When recognition is started and there is no speech detected for noInputTimeoutMs milliseconds, the recognizer will terminate the recognition operation.


recognitionTimeoutMs

OPTIONAL

Type: integer > 0
Default: 10000 (ms)

When playback of prompts ends and there is no match for recognitionTimeoutMs milliseconds, the recognizer will terminate the recognition operation.


confidenceThreshold

OPTIONAL

Type: float range 0.0-1.0
Default: 0.4

When a recognition resource recognizes a spoken phrase, it associates a confidence level with that match. Parameter confidenceThreshold specifies what confidence level is considered a successful match.


sensitivityLevel

OPTIONAL

Type: float range 0.0-1.0
Default: 0.5

The speech recognizer supports a variable level of sound sensitivity. The sensitivityLevel attribute allows for filtering out background noise, so it is not mistaken for speech. A higher value means higher sensitivity to background noise increasing the chances of background noise being interpreted as speech.
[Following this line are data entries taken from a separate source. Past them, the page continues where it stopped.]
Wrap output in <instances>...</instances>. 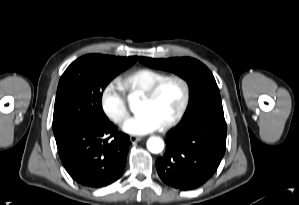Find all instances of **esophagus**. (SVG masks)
Returning a JSON list of instances; mask_svg holds the SVG:
<instances>
[{"instance_id":"obj_1","label":"esophagus","mask_w":299,"mask_h":205,"mask_svg":"<svg viewBox=\"0 0 299 205\" xmlns=\"http://www.w3.org/2000/svg\"><path fill=\"white\" fill-rule=\"evenodd\" d=\"M140 140H142V137L134 136V135H131V136H130V141H131L132 143H134V142H138V141H140Z\"/></svg>"}]
</instances>
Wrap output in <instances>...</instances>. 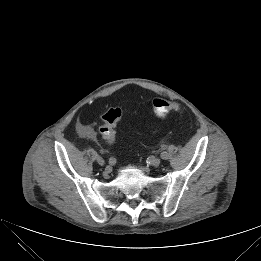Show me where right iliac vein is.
I'll use <instances>...</instances> for the list:
<instances>
[{"label": "right iliac vein", "mask_w": 261, "mask_h": 261, "mask_svg": "<svg viewBox=\"0 0 261 261\" xmlns=\"http://www.w3.org/2000/svg\"><path fill=\"white\" fill-rule=\"evenodd\" d=\"M96 161H97V163L100 165V166H104L105 165V161H104V159L102 158V157H97L96 158Z\"/></svg>", "instance_id": "right-iliac-vein-1"}]
</instances>
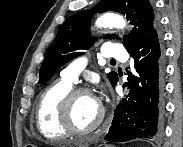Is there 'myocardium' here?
<instances>
[{"label": "myocardium", "mask_w": 183, "mask_h": 147, "mask_svg": "<svg viewBox=\"0 0 183 147\" xmlns=\"http://www.w3.org/2000/svg\"><path fill=\"white\" fill-rule=\"evenodd\" d=\"M80 95H90L93 96L92 93L82 87H74L72 88L60 101L59 107H58V118L60 121L61 126L69 133L74 135H87L92 132H94L103 122L105 117V110L103 105L98 101L99 106V114L96 119V121L87 129H78L74 126L72 115H71V109L72 104L75 98H77Z\"/></svg>", "instance_id": "f54148a6"}]
</instances>
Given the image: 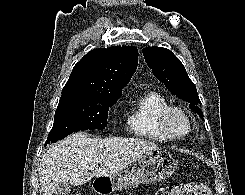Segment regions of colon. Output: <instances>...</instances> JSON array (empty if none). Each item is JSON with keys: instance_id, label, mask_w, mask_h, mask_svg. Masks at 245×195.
<instances>
[{"instance_id": "colon-1", "label": "colon", "mask_w": 245, "mask_h": 195, "mask_svg": "<svg viewBox=\"0 0 245 195\" xmlns=\"http://www.w3.org/2000/svg\"><path fill=\"white\" fill-rule=\"evenodd\" d=\"M166 195H211V191L205 184L189 182L173 189Z\"/></svg>"}]
</instances>
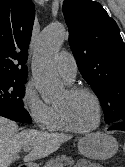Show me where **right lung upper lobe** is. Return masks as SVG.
<instances>
[{"instance_id": "1", "label": "right lung upper lobe", "mask_w": 125, "mask_h": 167, "mask_svg": "<svg viewBox=\"0 0 125 167\" xmlns=\"http://www.w3.org/2000/svg\"><path fill=\"white\" fill-rule=\"evenodd\" d=\"M34 17L31 0H0V78H26Z\"/></svg>"}]
</instances>
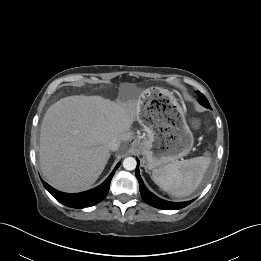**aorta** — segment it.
<instances>
[{"label": "aorta", "instance_id": "762f6f07", "mask_svg": "<svg viewBox=\"0 0 261 261\" xmlns=\"http://www.w3.org/2000/svg\"><path fill=\"white\" fill-rule=\"evenodd\" d=\"M136 165H137V161L133 157H127L123 160V167L126 170L129 171L134 170L136 168Z\"/></svg>", "mask_w": 261, "mask_h": 261}]
</instances>
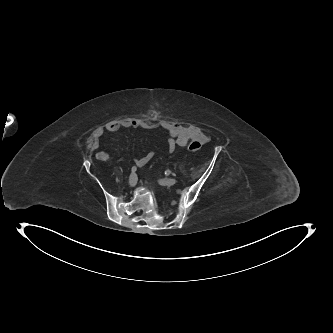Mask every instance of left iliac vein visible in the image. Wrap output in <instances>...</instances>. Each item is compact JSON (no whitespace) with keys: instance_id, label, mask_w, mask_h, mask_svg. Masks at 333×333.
Segmentation results:
<instances>
[{"instance_id":"1","label":"left iliac vein","mask_w":333,"mask_h":333,"mask_svg":"<svg viewBox=\"0 0 333 333\" xmlns=\"http://www.w3.org/2000/svg\"><path fill=\"white\" fill-rule=\"evenodd\" d=\"M176 182H177V179H176V178L161 179V180L159 181V183H160L162 186H167V187L174 185Z\"/></svg>"}]
</instances>
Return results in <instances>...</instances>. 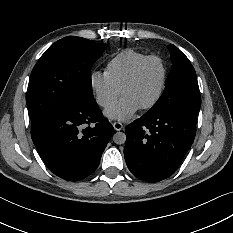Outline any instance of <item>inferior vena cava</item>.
Returning <instances> with one entry per match:
<instances>
[{"instance_id":"obj_1","label":"inferior vena cava","mask_w":233,"mask_h":233,"mask_svg":"<svg viewBox=\"0 0 233 233\" xmlns=\"http://www.w3.org/2000/svg\"><path fill=\"white\" fill-rule=\"evenodd\" d=\"M108 103L106 102L104 106H106Z\"/></svg>"}]
</instances>
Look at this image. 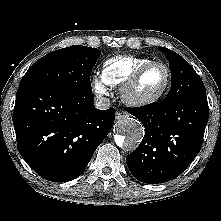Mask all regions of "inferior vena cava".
Listing matches in <instances>:
<instances>
[{"instance_id":"obj_1","label":"inferior vena cava","mask_w":221,"mask_h":221,"mask_svg":"<svg viewBox=\"0 0 221 221\" xmlns=\"http://www.w3.org/2000/svg\"><path fill=\"white\" fill-rule=\"evenodd\" d=\"M95 107L97 109H108L110 107V100L106 97H99L95 100Z\"/></svg>"}]
</instances>
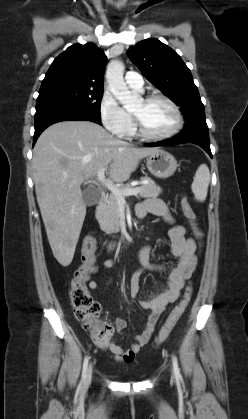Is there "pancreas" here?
<instances>
[{
  "label": "pancreas",
  "instance_id": "obj_1",
  "mask_svg": "<svg viewBox=\"0 0 248 419\" xmlns=\"http://www.w3.org/2000/svg\"><path fill=\"white\" fill-rule=\"evenodd\" d=\"M141 180L147 181V184L141 185L139 196L143 198L147 197H157L162 192L161 188L157 186L150 177H142ZM121 190L132 189L131 184H126L119 187ZM120 201L119 199L111 193L107 198L104 207L102 208L99 215V224L101 230L106 234L118 233L120 231Z\"/></svg>",
  "mask_w": 248,
  "mask_h": 419
}]
</instances>
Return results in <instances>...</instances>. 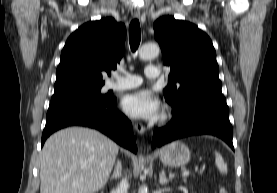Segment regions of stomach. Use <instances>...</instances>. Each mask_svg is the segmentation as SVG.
Returning a JSON list of instances; mask_svg holds the SVG:
<instances>
[{
    "mask_svg": "<svg viewBox=\"0 0 277 193\" xmlns=\"http://www.w3.org/2000/svg\"><path fill=\"white\" fill-rule=\"evenodd\" d=\"M189 148L180 141L172 142L159 151V158L165 165L171 167L183 166L190 160Z\"/></svg>",
    "mask_w": 277,
    "mask_h": 193,
    "instance_id": "stomach-1",
    "label": "stomach"
}]
</instances>
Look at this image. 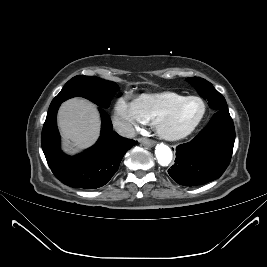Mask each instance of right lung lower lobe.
Listing matches in <instances>:
<instances>
[{
  "label": "right lung lower lobe",
  "mask_w": 267,
  "mask_h": 267,
  "mask_svg": "<svg viewBox=\"0 0 267 267\" xmlns=\"http://www.w3.org/2000/svg\"><path fill=\"white\" fill-rule=\"evenodd\" d=\"M60 104L50 105L42 130V149L50 169L57 179L70 187H102L116 173L124 154L137 142L114 132L110 117L99 107L102 127L98 141L83 153L69 157L59 148L56 115Z\"/></svg>",
  "instance_id": "1"
}]
</instances>
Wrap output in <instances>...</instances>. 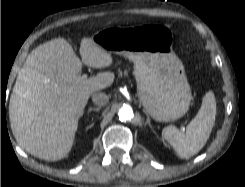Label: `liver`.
Here are the masks:
<instances>
[{
	"label": "liver",
	"instance_id": "1",
	"mask_svg": "<svg viewBox=\"0 0 245 187\" xmlns=\"http://www.w3.org/2000/svg\"><path fill=\"white\" fill-rule=\"evenodd\" d=\"M80 55L82 61L65 39H53L32 50L17 75L9 102L10 125L19 146L35 157L65 158L90 95L114 81L111 72L80 75L82 63L97 69L111 66V53L86 37Z\"/></svg>",
	"mask_w": 245,
	"mask_h": 187
}]
</instances>
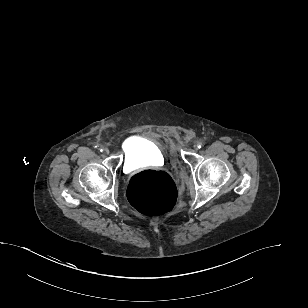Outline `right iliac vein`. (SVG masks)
Listing matches in <instances>:
<instances>
[{"label": "right iliac vein", "mask_w": 308, "mask_h": 308, "mask_svg": "<svg viewBox=\"0 0 308 308\" xmlns=\"http://www.w3.org/2000/svg\"><path fill=\"white\" fill-rule=\"evenodd\" d=\"M104 153L108 154L109 153V149L108 148H104Z\"/></svg>", "instance_id": "right-iliac-vein-1"}]
</instances>
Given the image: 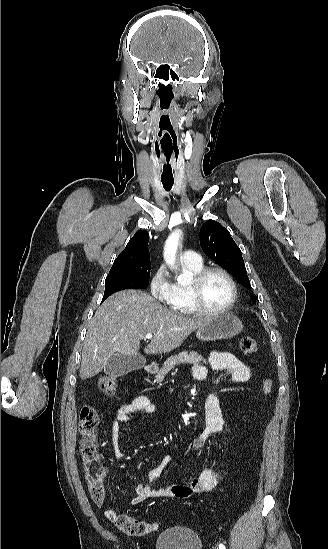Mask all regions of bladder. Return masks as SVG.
I'll return each instance as SVG.
<instances>
[{
    "label": "bladder",
    "mask_w": 328,
    "mask_h": 549,
    "mask_svg": "<svg viewBox=\"0 0 328 549\" xmlns=\"http://www.w3.org/2000/svg\"><path fill=\"white\" fill-rule=\"evenodd\" d=\"M183 528H171L159 535L156 549H201L200 536L193 532L192 536L182 535ZM188 532V530H185Z\"/></svg>",
    "instance_id": "obj_1"
}]
</instances>
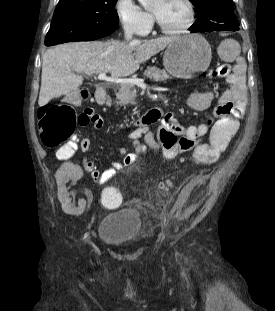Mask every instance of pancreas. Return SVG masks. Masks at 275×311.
<instances>
[{"label":"pancreas","mask_w":275,"mask_h":311,"mask_svg":"<svg viewBox=\"0 0 275 311\" xmlns=\"http://www.w3.org/2000/svg\"><path fill=\"white\" fill-rule=\"evenodd\" d=\"M143 75L145 77L153 78L155 81H165L169 79V75L166 71L156 67H148ZM136 87L132 84L121 85L118 93L116 94V104L120 106H126L127 104H136Z\"/></svg>","instance_id":"obj_1"}]
</instances>
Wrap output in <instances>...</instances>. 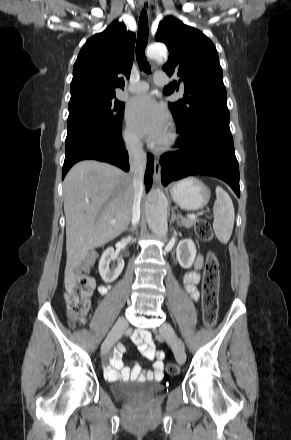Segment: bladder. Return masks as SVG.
<instances>
[{
	"label": "bladder",
	"instance_id": "bladder-1",
	"mask_svg": "<svg viewBox=\"0 0 291 440\" xmlns=\"http://www.w3.org/2000/svg\"><path fill=\"white\" fill-rule=\"evenodd\" d=\"M163 391L162 386L153 385L150 387H139V383L132 381H119L113 388V395L121 400L126 401L140 396L152 397Z\"/></svg>",
	"mask_w": 291,
	"mask_h": 440
}]
</instances>
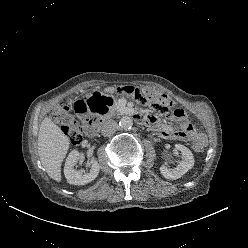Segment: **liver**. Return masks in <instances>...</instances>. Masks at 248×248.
<instances>
[{
	"label": "liver",
	"instance_id": "1",
	"mask_svg": "<svg viewBox=\"0 0 248 248\" xmlns=\"http://www.w3.org/2000/svg\"><path fill=\"white\" fill-rule=\"evenodd\" d=\"M69 138L49 118L41 122L38 134V155L48 175L61 181V164L69 149Z\"/></svg>",
	"mask_w": 248,
	"mask_h": 248
}]
</instances>
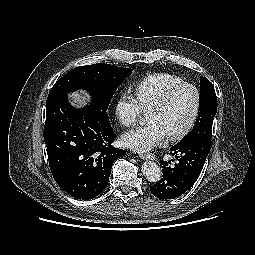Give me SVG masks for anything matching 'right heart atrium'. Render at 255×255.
<instances>
[{
  "mask_svg": "<svg viewBox=\"0 0 255 255\" xmlns=\"http://www.w3.org/2000/svg\"><path fill=\"white\" fill-rule=\"evenodd\" d=\"M142 113V109L136 100L128 92H121L115 103V117L120 125L129 127L136 123Z\"/></svg>",
  "mask_w": 255,
  "mask_h": 255,
  "instance_id": "obj_1",
  "label": "right heart atrium"
}]
</instances>
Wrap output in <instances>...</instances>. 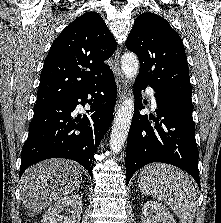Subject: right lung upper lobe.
<instances>
[{
  "instance_id": "obj_1",
  "label": "right lung upper lobe",
  "mask_w": 221,
  "mask_h": 223,
  "mask_svg": "<svg viewBox=\"0 0 221 223\" xmlns=\"http://www.w3.org/2000/svg\"><path fill=\"white\" fill-rule=\"evenodd\" d=\"M116 41L102 17L86 12L53 42L45 59L35 107L67 97L110 71L104 63Z\"/></svg>"
}]
</instances>
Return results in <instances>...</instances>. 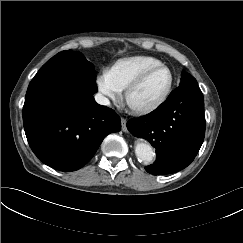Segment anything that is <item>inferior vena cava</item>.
I'll use <instances>...</instances> for the list:
<instances>
[{
  "label": "inferior vena cava",
  "instance_id": "inferior-vena-cava-1",
  "mask_svg": "<svg viewBox=\"0 0 243 243\" xmlns=\"http://www.w3.org/2000/svg\"><path fill=\"white\" fill-rule=\"evenodd\" d=\"M95 100L100 105H105V106L110 105L109 99L107 97H105L104 95L100 94V93L95 95Z\"/></svg>",
  "mask_w": 243,
  "mask_h": 243
}]
</instances>
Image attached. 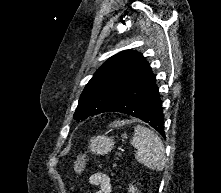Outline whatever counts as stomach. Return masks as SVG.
<instances>
[{"label":"stomach","mask_w":221,"mask_h":193,"mask_svg":"<svg viewBox=\"0 0 221 193\" xmlns=\"http://www.w3.org/2000/svg\"><path fill=\"white\" fill-rule=\"evenodd\" d=\"M114 147L112 137L97 136L90 141V150L98 155L107 154Z\"/></svg>","instance_id":"obj_1"}]
</instances>
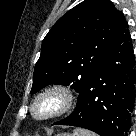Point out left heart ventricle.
I'll use <instances>...</instances> for the list:
<instances>
[{"instance_id": "left-heart-ventricle-1", "label": "left heart ventricle", "mask_w": 136, "mask_h": 136, "mask_svg": "<svg viewBox=\"0 0 136 136\" xmlns=\"http://www.w3.org/2000/svg\"><path fill=\"white\" fill-rule=\"evenodd\" d=\"M57 105H58L57 99H55L54 97H49L41 100L37 104L35 111L38 115H46L54 111Z\"/></svg>"}]
</instances>
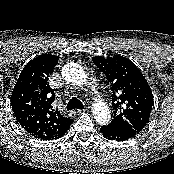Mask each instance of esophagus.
I'll return each mask as SVG.
<instances>
[{
    "mask_svg": "<svg viewBox=\"0 0 174 174\" xmlns=\"http://www.w3.org/2000/svg\"><path fill=\"white\" fill-rule=\"evenodd\" d=\"M90 109V106H86L84 109L79 110V112H86Z\"/></svg>",
    "mask_w": 174,
    "mask_h": 174,
    "instance_id": "1",
    "label": "esophagus"
}]
</instances>
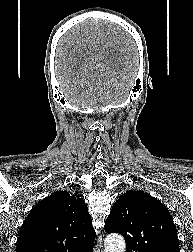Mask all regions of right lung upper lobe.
I'll list each match as a JSON object with an SVG mask.
<instances>
[{
	"label": "right lung upper lobe",
	"instance_id": "right-lung-upper-lobe-1",
	"mask_svg": "<svg viewBox=\"0 0 193 252\" xmlns=\"http://www.w3.org/2000/svg\"><path fill=\"white\" fill-rule=\"evenodd\" d=\"M94 240L85 201L60 191L30 211L19 231L17 252H91Z\"/></svg>",
	"mask_w": 193,
	"mask_h": 252
}]
</instances>
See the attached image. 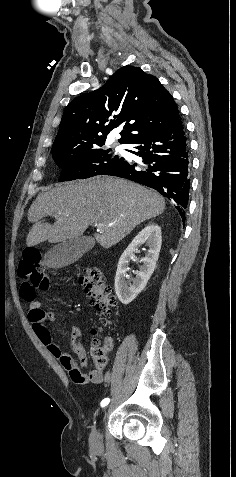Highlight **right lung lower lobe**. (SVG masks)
Returning a JSON list of instances; mask_svg holds the SVG:
<instances>
[{
    "instance_id": "1",
    "label": "right lung lower lobe",
    "mask_w": 236,
    "mask_h": 477,
    "mask_svg": "<svg viewBox=\"0 0 236 477\" xmlns=\"http://www.w3.org/2000/svg\"><path fill=\"white\" fill-rule=\"evenodd\" d=\"M142 163L124 161L106 175L126 178L157 190L175 202L184 218L190 188L189 145L179 114L166 128L133 140Z\"/></svg>"
}]
</instances>
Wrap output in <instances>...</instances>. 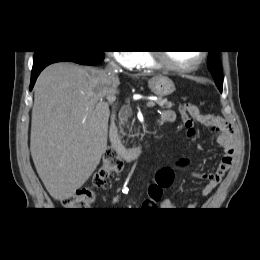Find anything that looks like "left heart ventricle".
<instances>
[{
    "mask_svg": "<svg viewBox=\"0 0 260 260\" xmlns=\"http://www.w3.org/2000/svg\"><path fill=\"white\" fill-rule=\"evenodd\" d=\"M167 58L173 64L187 66L195 63L199 58L198 51H173L166 53Z\"/></svg>",
    "mask_w": 260,
    "mask_h": 260,
    "instance_id": "left-heart-ventricle-1",
    "label": "left heart ventricle"
}]
</instances>
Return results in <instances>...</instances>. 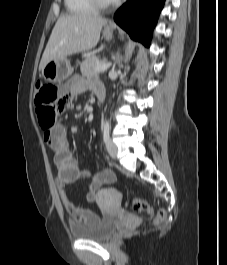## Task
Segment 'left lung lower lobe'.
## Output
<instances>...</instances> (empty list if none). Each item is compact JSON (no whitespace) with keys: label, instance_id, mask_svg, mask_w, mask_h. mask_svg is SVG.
<instances>
[{"label":"left lung lower lobe","instance_id":"1","mask_svg":"<svg viewBox=\"0 0 227 265\" xmlns=\"http://www.w3.org/2000/svg\"><path fill=\"white\" fill-rule=\"evenodd\" d=\"M165 0H128L114 16L115 22L134 40L149 46L153 28Z\"/></svg>","mask_w":227,"mask_h":265}]
</instances>
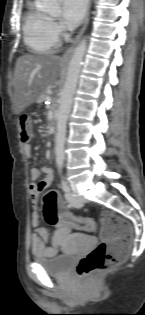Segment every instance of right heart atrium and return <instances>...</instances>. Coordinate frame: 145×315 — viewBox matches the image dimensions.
Wrapping results in <instances>:
<instances>
[{
    "label": "right heart atrium",
    "mask_w": 145,
    "mask_h": 315,
    "mask_svg": "<svg viewBox=\"0 0 145 315\" xmlns=\"http://www.w3.org/2000/svg\"><path fill=\"white\" fill-rule=\"evenodd\" d=\"M53 27L56 33H62L64 31L63 27L58 22H53Z\"/></svg>",
    "instance_id": "right-heart-atrium-1"
}]
</instances>
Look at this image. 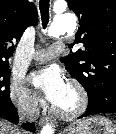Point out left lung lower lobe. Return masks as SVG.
Masks as SVG:
<instances>
[{
  "instance_id": "1",
  "label": "left lung lower lobe",
  "mask_w": 116,
  "mask_h": 134,
  "mask_svg": "<svg viewBox=\"0 0 116 134\" xmlns=\"http://www.w3.org/2000/svg\"><path fill=\"white\" fill-rule=\"evenodd\" d=\"M102 113H116V101L100 100L90 102L88 103L87 109L83 116H91Z\"/></svg>"
}]
</instances>
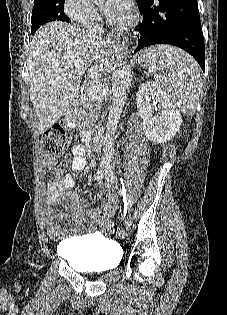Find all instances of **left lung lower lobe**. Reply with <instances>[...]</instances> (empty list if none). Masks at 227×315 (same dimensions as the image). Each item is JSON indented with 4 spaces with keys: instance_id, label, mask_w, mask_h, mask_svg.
<instances>
[{
    "instance_id": "1",
    "label": "left lung lower lobe",
    "mask_w": 227,
    "mask_h": 315,
    "mask_svg": "<svg viewBox=\"0 0 227 315\" xmlns=\"http://www.w3.org/2000/svg\"><path fill=\"white\" fill-rule=\"evenodd\" d=\"M143 22L136 27L135 52L154 44H170L190 53L204 71L205 47L197 0H137Z\"/></svg>"
}]
</instances>
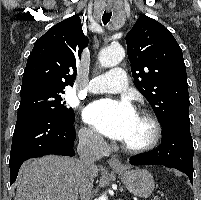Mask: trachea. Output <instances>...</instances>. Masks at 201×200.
<instances>
[{
  "label": "trachea",
  "instance_id": "obj_1",
  "mask_svg": "<svg viewBox=\"0 0 201 200\" xmlns=\"http://www.w3.org/2000/svg\"><path fill=\"white\" fill-rule=\"evenodd\" d=\"M111 16H112V12H107V11L104 12L103 17H102V21H103L104 25H106L110 21Z\"/></svg>",
  "mask_w": 201,
  "mask_h": 200
}]
</instances>
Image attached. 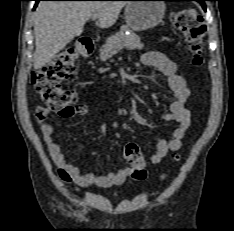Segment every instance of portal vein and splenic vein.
<instances>
[{"label": "portal vein and splenic vein", "mask_w": 234, "mask_h": 231, "mask_svg": "<svg viewBox=\"0 0 234 231\" xmlns=\"http://www.w3.org/2000/svg\"><path fill=\"white\" fill-rule=\"evenodd\" d=\"M97 18H98V15H97V14H93L92 17H91V19H92L93 21H95Z\"/></svg>", "instance_id": "obj_1"}]
</instances>
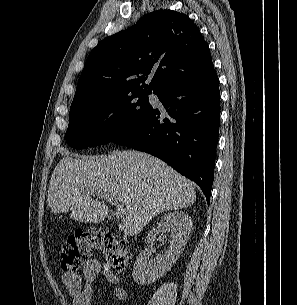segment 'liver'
<instances>
[{"label":"liver","instance_id":"1","mask_svg":"<svg viewBox=\"0 0 297 305\" xmlns=\"http://www.w3.org/2000/svg\"><path fill=\"white\" fill-rule=\"evenodd\" d=\"M109 194L125 208L123 231L138 234L158 214L187 208L196 200L192 183L163 161L137 151L108 156H66L56 165L47 202L53 213L71 211L70 218L100 223L109 207L93 199Z\"/></svg>","mask_w":297,"mask_h":305}]
</instances>
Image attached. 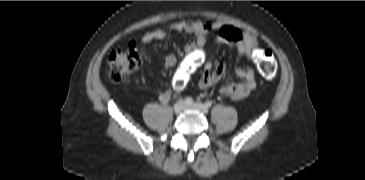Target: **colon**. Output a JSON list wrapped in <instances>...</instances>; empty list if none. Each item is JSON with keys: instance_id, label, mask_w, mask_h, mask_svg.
<instances>
[{"instance_id": "5ec220e1", "label": "colon", "mask_w": 365, "mask_h": 180, "mask_svg": "<svg viewBox=\"0 0 365 180\" xmlns=\"http://www.w3.org/2000/svg\"><path fill=\"white\" fill-rule=\"evenodd\" d=\"M255 64L266 79L276 76V60L269 50H258L254 54ZM140 49L136 42H132L126 49H115L108 56L109 79L112 82H123L141 65Z\"/></svg>"}]
</instances>
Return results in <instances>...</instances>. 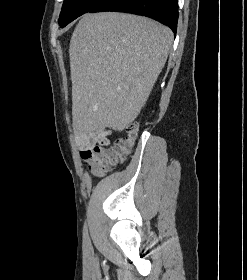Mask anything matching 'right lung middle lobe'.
Segmentation results:
<instances>
[{
	"mask_svg": "<svg viewBox=\"0 0 247 280\" xmlns=\"http://www.w3.org/2000/svg\"><path fill=\"white\" fill-rule=\"evenodd\" d=\"M102 0H64L59 17V24L63 28L77 17L90 12Z\"/></svg>",
	"mask_w": 247,
	"mask_h": 280,
	"instance_id": "obj_1",
	"label": "right lung middle lobe"
}]
</instances>
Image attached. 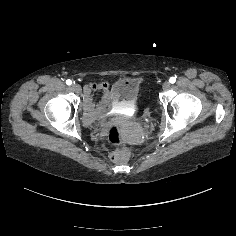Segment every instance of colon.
I'll return each mask as SVG.
<instances>
[{"mask_svg":"<svg viewBox=\"0 0 236 236\" xmlns=\"http://www.w3.org/2000/svg\"><path fill=\"white\" fill-rule=\"evenodd\" d=\"M108 141L116 146V150L112 153L111 159L117 164L125 163L130 156V150L126 146L122 137V126L119 123H113L107 130Z\"/></svg>","mask_w":236,"mask_h":236,"instance_id":"1","label":"colon"}]
</instances>
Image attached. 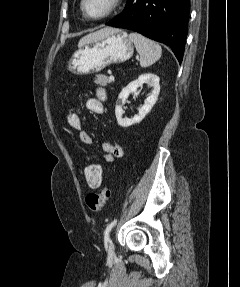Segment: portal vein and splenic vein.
<instances>
[{
    "instance_id": "obj_1",
    "label": "portal vein and splenic vein",
    "mask_w": 240,
    "mask_h": 287,
    "mask_svg": "<svg viewBox=\"0 0 240 287\" xmlns=\"http://www.w3.org/2000/svg\"><path fill=\"white\" fill-rule=\"evenodd\" d=\"M109 79H110V80H114V76L111 75Z\"/></svg>"
}]
</instances>
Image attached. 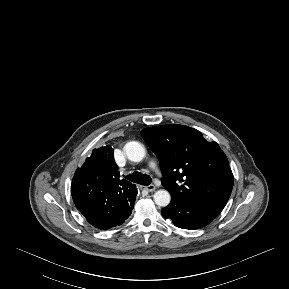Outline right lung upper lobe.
<instances>
[{"mask_svg":"<svg viewBox=\"0 0 289 289\" xmlns=\"http://www.w3.org/2000/svg\"><path fill=\"white\" fill-rule=\"evenodd\" d=\"M119 177L112 147L94 149L73 177L72 183L76 185L72 198L76 208L80 212L98 214L135 201L136 186Z\"/></svg>","mask_w":289,"mask_h":289,"instance_id":"obj_1","label":"right lung upper lobe"}]
</instances>
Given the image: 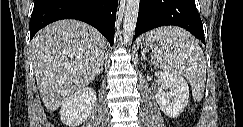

A lower value means lower sensitivity to background noise increasing the chances of lower speech volumes being interpreted as background noise.


speechCompleteTimeoutMs

OPTIONAL

Type: integer > 0
Default: 1000 (ms)

Parameter speechCompleteTimeoutMs specifies the length of silence required following user speech before the speech recognizer finalizes a result. This timeout applies when the recognizer currently has a complete match against an active grammar. Reasonable speech complete timeout values are typically in the range of 0.3 seconds to 1.0 seconds.


speechIncompleteTimeoutMs

OPTIONAL

Type: integer > 0
Default: 2000 (ms)

Parameter speechIncompleteTimeoutMs specifies the length of silence following user speech after which a recognizer finalizes a result. This timeout applies when the speech prior to the silence is an incomplete match of all active grammars. Timeout speechIncompleteTimeoutMs is usually longer than speechCompleteTimeoutMs to allow users to pause mid-utterance.


privacyMode

OPTIONAL

Type: boolean
Default: false

Indicates if the response will contain sensitive information which should be hidden. When set to true, the contents of the recognitionResult attribute will be replaced with the string "xxxxx" in the logs. It's important to note that privacyMode is set at the command level, meaning it will not be inherited by any nested commands.